▶ _INSTRUCTIONS FOR THE TASK_: The required output is the line containing "URLs son compatibles?" followed by every later line through the end of the data, all reproduced exactly.

▬▬▬▬▬▬

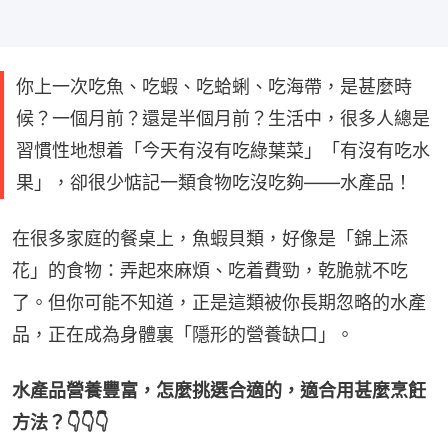
你上一次吃魚、吃蝦、吃蛤蜊、吃海帶，是甚麼時
候？一個月前？還是半個月前？生活中，很多人總是
習慣性地想着「今天有沒有吃綠葉菜」「有沒有吃水
果」，卻很少惦記一類食物吃沒吃夠——水產品！
在很多家庭的餐桌上，魚蝦貝類，好像是「錦上添
花」的食物：弄起來麻煩、吃着費勁，乾脆就不吃
了。但你可能不知道，正是這類被你長期忽略的水產
品，正在成為身體裏「隱形的營養缺口」。
水產品營養豐富，怎麼挑選合適的，適合用甚麼烹飪
方法？👇👇👇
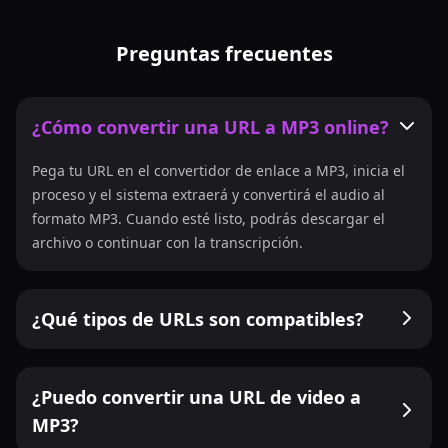
Preguntas frecuentes
¿Cómo convertir una URL a MP3 online?
Pega tu URL en el convertidor de enlace a MP3, inicia el
proceso y el sistema extraerá y convertirá el audio al
formato MP3. Cuando esté listo, podrás descargar el
archivo o continuar con la transcripción.
¿Qué tipos de URLs son compatibles?
¿Puedo convertir una URL de video a
MP3?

▬▬▬▬▬▬

▶ _TASK OUTPUT_:
¿Qué tipos de URLs son compatibles?
¿Puedo convertir una URL de video a
MP3?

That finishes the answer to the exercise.